» Problem to work on: Return the listing that follows exactly, with no pictures included.

» Given records:
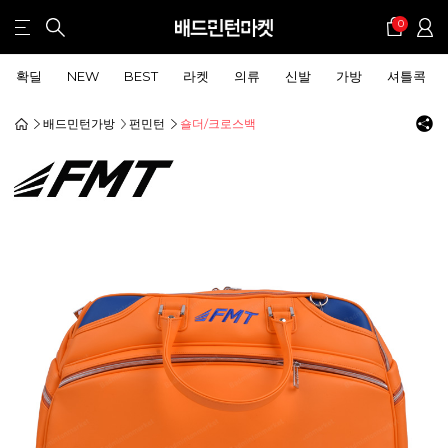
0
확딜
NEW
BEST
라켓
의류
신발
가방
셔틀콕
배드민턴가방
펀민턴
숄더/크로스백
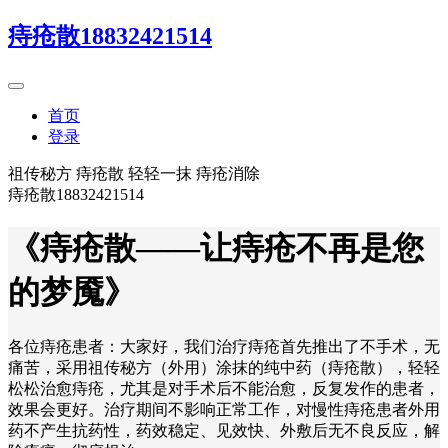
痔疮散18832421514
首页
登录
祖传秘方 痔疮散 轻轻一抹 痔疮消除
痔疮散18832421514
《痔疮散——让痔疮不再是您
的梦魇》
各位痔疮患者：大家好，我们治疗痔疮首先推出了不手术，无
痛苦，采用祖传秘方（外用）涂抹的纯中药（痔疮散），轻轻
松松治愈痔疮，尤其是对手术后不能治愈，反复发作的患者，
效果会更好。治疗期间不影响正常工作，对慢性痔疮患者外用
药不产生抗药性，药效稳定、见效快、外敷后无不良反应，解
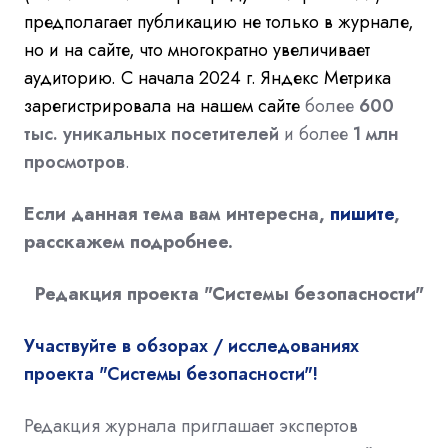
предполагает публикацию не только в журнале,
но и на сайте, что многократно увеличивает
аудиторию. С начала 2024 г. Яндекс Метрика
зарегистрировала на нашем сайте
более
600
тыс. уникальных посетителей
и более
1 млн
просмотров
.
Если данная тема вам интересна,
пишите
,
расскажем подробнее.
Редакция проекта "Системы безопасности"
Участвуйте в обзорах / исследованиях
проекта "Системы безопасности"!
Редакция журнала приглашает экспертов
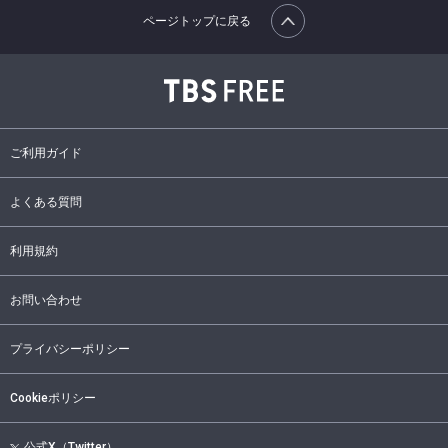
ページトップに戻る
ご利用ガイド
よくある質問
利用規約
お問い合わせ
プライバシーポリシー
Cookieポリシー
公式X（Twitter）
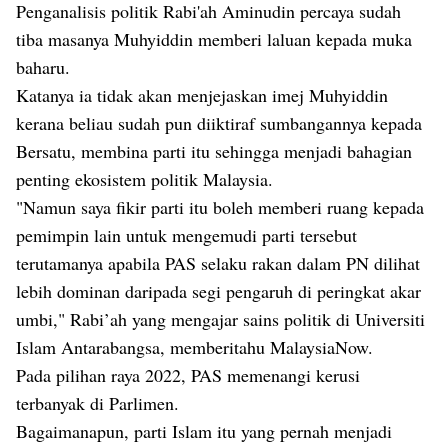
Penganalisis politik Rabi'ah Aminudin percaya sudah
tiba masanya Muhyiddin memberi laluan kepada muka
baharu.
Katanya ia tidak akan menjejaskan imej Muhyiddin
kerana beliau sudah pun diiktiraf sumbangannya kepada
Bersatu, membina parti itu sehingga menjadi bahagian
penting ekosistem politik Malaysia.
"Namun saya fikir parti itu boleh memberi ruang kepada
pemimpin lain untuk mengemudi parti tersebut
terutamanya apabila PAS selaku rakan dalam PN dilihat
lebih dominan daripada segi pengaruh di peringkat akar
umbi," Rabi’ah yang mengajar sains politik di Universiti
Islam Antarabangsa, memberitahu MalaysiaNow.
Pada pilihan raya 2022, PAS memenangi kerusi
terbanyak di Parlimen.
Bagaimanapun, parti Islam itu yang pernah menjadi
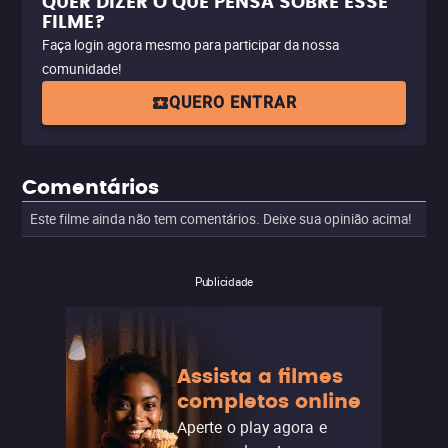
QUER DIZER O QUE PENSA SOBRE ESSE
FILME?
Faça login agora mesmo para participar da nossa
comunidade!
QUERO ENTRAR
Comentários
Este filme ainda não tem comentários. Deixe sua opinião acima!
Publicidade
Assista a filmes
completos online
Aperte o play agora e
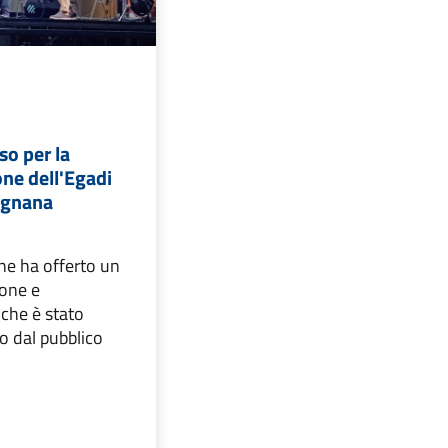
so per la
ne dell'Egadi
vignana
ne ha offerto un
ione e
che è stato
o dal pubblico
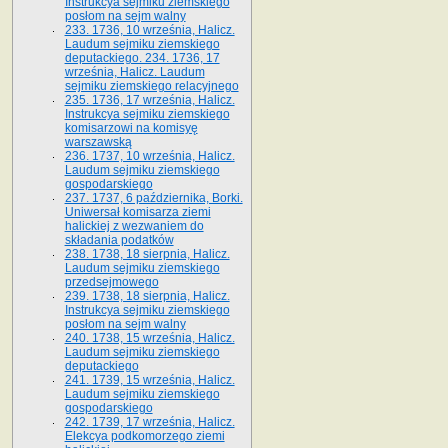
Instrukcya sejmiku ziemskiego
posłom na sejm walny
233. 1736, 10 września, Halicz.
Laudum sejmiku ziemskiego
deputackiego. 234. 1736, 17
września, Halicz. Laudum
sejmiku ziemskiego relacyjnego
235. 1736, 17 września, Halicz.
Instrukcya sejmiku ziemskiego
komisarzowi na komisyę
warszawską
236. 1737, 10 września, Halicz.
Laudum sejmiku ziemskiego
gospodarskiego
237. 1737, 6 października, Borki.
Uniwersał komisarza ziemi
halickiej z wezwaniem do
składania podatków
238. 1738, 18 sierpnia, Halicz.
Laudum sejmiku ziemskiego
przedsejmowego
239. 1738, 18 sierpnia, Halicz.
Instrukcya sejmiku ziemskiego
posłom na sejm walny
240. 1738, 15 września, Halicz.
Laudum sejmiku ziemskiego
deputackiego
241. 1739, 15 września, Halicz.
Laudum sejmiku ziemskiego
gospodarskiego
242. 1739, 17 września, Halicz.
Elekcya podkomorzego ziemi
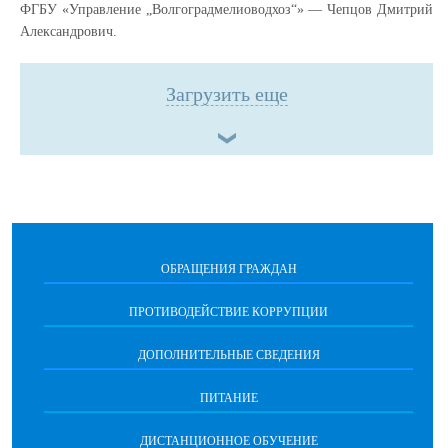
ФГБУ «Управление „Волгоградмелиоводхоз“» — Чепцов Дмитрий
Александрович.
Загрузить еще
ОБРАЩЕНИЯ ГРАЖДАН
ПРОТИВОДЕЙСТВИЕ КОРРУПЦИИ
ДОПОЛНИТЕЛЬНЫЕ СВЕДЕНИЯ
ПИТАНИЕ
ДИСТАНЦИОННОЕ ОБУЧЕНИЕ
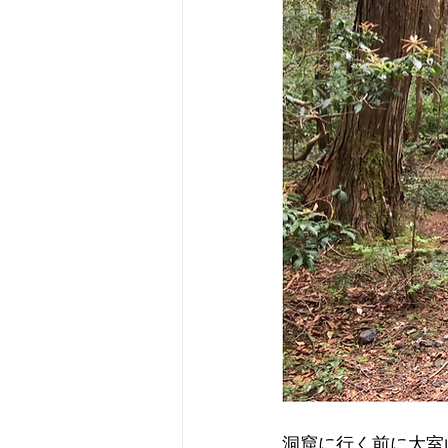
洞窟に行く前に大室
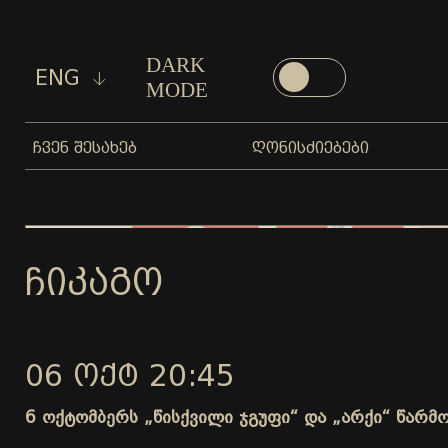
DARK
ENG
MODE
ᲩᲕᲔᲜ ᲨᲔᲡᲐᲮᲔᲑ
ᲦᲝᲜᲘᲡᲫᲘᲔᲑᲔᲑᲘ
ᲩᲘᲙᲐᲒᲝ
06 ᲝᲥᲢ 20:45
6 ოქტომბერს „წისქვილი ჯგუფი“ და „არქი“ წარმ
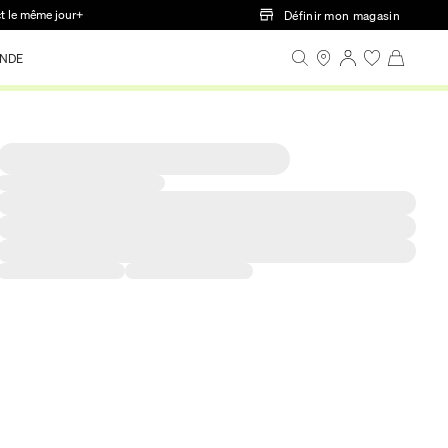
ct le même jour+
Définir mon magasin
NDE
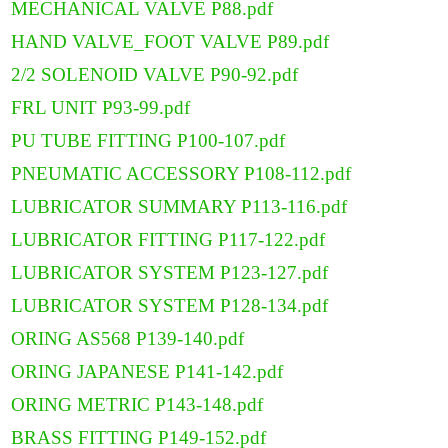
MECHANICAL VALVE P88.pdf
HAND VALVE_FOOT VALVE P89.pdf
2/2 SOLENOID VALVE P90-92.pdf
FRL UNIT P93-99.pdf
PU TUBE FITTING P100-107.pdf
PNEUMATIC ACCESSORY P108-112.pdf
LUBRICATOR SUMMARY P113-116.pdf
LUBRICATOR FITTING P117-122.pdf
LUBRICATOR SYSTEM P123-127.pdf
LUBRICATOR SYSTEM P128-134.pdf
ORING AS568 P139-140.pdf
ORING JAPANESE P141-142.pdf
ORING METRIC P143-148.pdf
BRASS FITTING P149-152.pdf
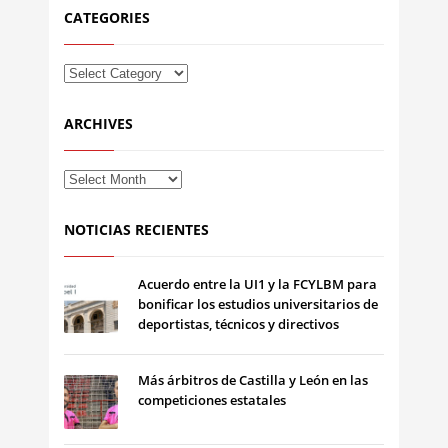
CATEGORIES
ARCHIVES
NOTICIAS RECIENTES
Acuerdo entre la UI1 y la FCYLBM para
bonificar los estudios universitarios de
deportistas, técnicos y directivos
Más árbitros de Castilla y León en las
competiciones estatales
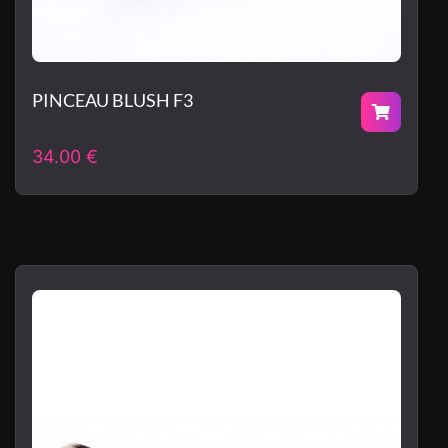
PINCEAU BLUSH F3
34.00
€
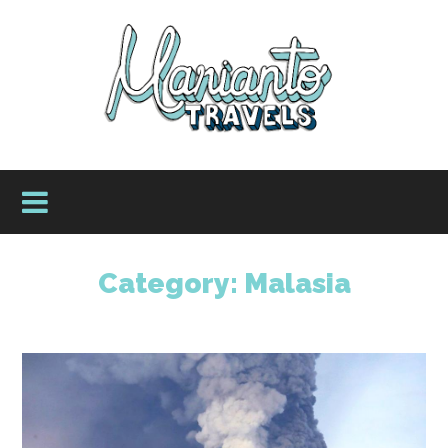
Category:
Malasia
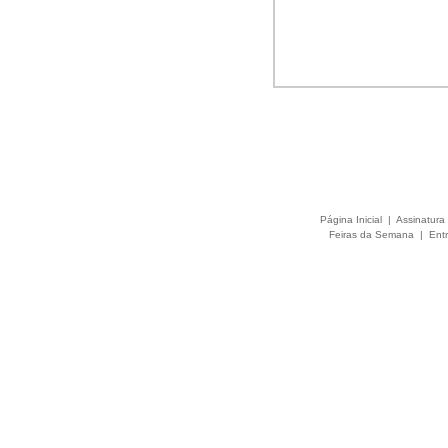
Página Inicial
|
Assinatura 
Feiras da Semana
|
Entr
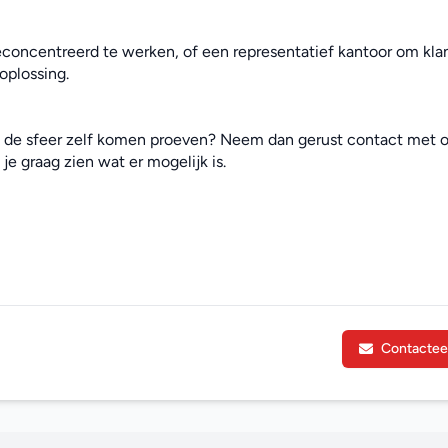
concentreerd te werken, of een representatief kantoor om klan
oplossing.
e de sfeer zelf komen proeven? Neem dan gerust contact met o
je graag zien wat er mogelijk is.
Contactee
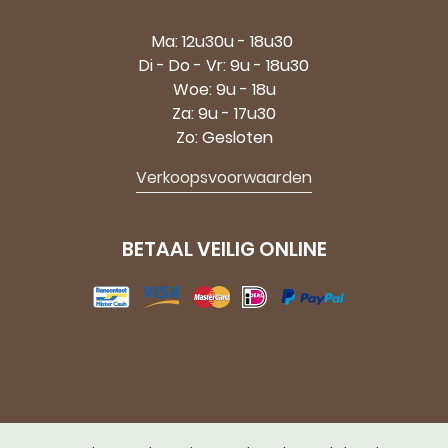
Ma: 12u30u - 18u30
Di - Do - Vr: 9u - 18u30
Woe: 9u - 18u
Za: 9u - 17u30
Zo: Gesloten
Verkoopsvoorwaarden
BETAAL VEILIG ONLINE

» Answer to this problem:
0
확딜
NEW
BEST
라켓
의류
신발
가방
셔틀콕
배드민턴가방
펀민턴
숄더/크로스백
痔疮散18832421514
首页
登录
祖传秘方 痔疮散 轻轻一抹 痔疮消除
痔疮散18832421514
《痔疮散——让痔疮不再是您
的梦魇》
各位痔疮患者：大家好，我们治疗痔疮首先推出了不手术，无
痛苦，采用祖传秘方（外用）涂抹的纯中药（痔疮散），轻轻
松松治愈痔疮，尤其是对手术后不能治愈，反复发作的患者，
效果会更好。治疗期间不影响正常工作，对慢性痔疮患者外用
药不产生抗药性，药效稳定、见效快、外敷后无不良反应，解
предполагает публикацию не только в журнале,
но и на сайте, что многократно увеличивает
аудиторию. С начала 2024 г. Яндекс Метрика
зарегистрировала на нашем сайте
более
600
тыс. уникальных посетителей
и более
1 млн
просмотров
.
Если данная тема вам интересна,
пишите
,
расскажем подробнее.
Редакция проекта "Системы безопасности"
Участвуйте в обзорах / исследованиях
проекта "Системы безопасности"!
Редакция журнала приглашает экспертов
ページトップに戻る
ご利用ガイド
よくある質問
利用規約
お問い合わせ
プライバシーポリシー
Cookieポリシー
公式X（Twitter）
Penganalisis politik Rabi'ah Aminudin percaya sudah
tiba masanya Muhyiddin memberi laluan kepada muka
baharu.
Katanya ia tidak akan menjejaskan imej Muhyiddin
kerana beliau sudah pun diiktiraf sumbangannya kepada
Bersatu, membina parti itu sehingga menjadi bahagian
penting ekosistem politik Malaysia.
"Namun saya fikir parti itu boleh memberi ruang kepada
pemimpin lain untuk mengemudi parti tersebut
terutamanya apabila PAS selaku rakan dalam PN dilihat
lebih dominan daripada segi pengaruh di peringkat akar
umbi," Rabi’ah yang mengajar sains politik di Universiti
Islam Antarabangsa, memberitahu MalaysiaNow.
Pada pilihan raya 2022, PAS memenangi kerusi
terbanyak di Parlimen.
Bagaimanapun, parti Islam itu yang pernah menjadi
QUER DIZER O QUE PENSA SOBRE ESSE
FILME?
Faça login agora mesmo para participar da nossa
comunidade!
QUERO ENTRAR
Comentários
Este filme ainda não tem comentários. Deixe sua opinião acima!
Publicidade
Assista a filmes
completos online
Aperte o play agora e
so per la
ne dell'Egadi
vignana
ne ha offerto un
ione e
che è stato
o dal pubblico
Instrukcya sejmiku ziemskiego
posłom na sejm walny
233. 1736, 10 września, Halicz.
Laudum sejmiku ziemskiego
deputackiego. 234. 1736, 17
września, Halicz. Laudum
sejmiku ziemskiego relacyjnego
235. 1736, 17 września, Halicz.
Instrukcya sejmiku ziemskiego
komisarzowi na komisyę
warszawską
236. 1737, 10 września, Halicz.
Laudum sejmiku ziemskiego
gospodarskiego
237. 1737, 6 października, Borki.
Uniwersał komisarza ziemi
halickiej z wezwaniem do
składania podatków
238. 1738, 18 sierpnia, Halicz.
Laudum sejmiku ziemskiego
przedsejmowego
239. 1738, 18 sierpnia, Halicz.
Instrukcya sejmiku ziemskiego
posłom na sejm walny
240. 1738, 15 września, Halicz.
Laudum sejmiku ziemskiego
deputackiego
241. 1739, 15 września, Halicz.
Laudum sejmiku ziemskiego
gospodarskiego
242. 1739, 17 września, Halicz.
Elekcya podkomorzego ziemi
ФГБУ «Управление „Волгоградмелиоводхоз“» — Чепцов Дмитрий
Александрович.
Загрузить еще
ОБРАЩЕНИЯ ГРАЖДАН
ПРОТИВОДЕЙСТВИЕ КОРРУПЦИИ
ДОПОЛНИТЕЛЬНЫЕ СВЕДЕНИЯ
ПИТАНИЕ
ДИСТАНЦИОННОЕ ОБУЧЕНИЕ
洞窟に行く前に大室
DARK
ENG
MODE
ᲩᲕᲔᲜ ᲨᲔᲡᲐᲮᲔᲑ
ᲦᲝᲜᲘᲡᲫᲘᲔᲑᲔᲑᲘ
ᲩᲘᲙᲐᲒᲝ
06 ᲝᲥᲢ 20:45
6 ოქტომბერს „წისქვილი ჯგუფი“ და „არქი“ წარმ
ct le même jour+
Définir mon magasin
NDE
MECHANICAL VALVE P88.pdf
HAND VALVE_FOOT VALVE P89.pdf
2/2 SOLENOID VALVE P90-92.pdf
FRL UNIT P93-99.pdf
PU TUBE FITTING P100-107.pdf
PNEUMATIC ACCESSORY P108-112.pdf
LUBRICATOR SUMMARY P113-116.pdf
LUBRICATOR FITTING P117-122.pdf
LUBRICATOR SYSTEM P123-127.pdf
LUBRICATOR SYSTEM P128-134.pdf
ORING AS568 P139-140.pdf
ORING JAPANESE P141-142.pdf
ORING METRIC P143-148.pdf
BRASS FITTING P149-152.pdf
CATEGORIES
ARCHIVES
NOTICIAS RECIENTES
Acuerdo entre la UI1 y la FCYLBM para
bonificar los estudios universitarios de
deportistas, técnicos y directivos
Más árbitros de Castilla y León en las
competiciones estatales
PINCEAU BLUSH F3
34.00
€
Category:
Malasia
Página Inicial
|
Assinatura 
Feiras da Semana
|
Entr
concentreerd te werken, of een representatief kantoor om klan
oplossing.
e de sfeer zelf komen proeven? Neem dan gerust contact met o
je graag zien wat er mogelijk is.
Contactee
Ma: 12u30u - 18u30
Di - Do - Vr: 9u - 18u30
Woe: 9u - 18u
Za: 9u - 17u30
Zo: Gesloten
Verkoopsvoorwaarden
BETAAL VEILIG ONLINE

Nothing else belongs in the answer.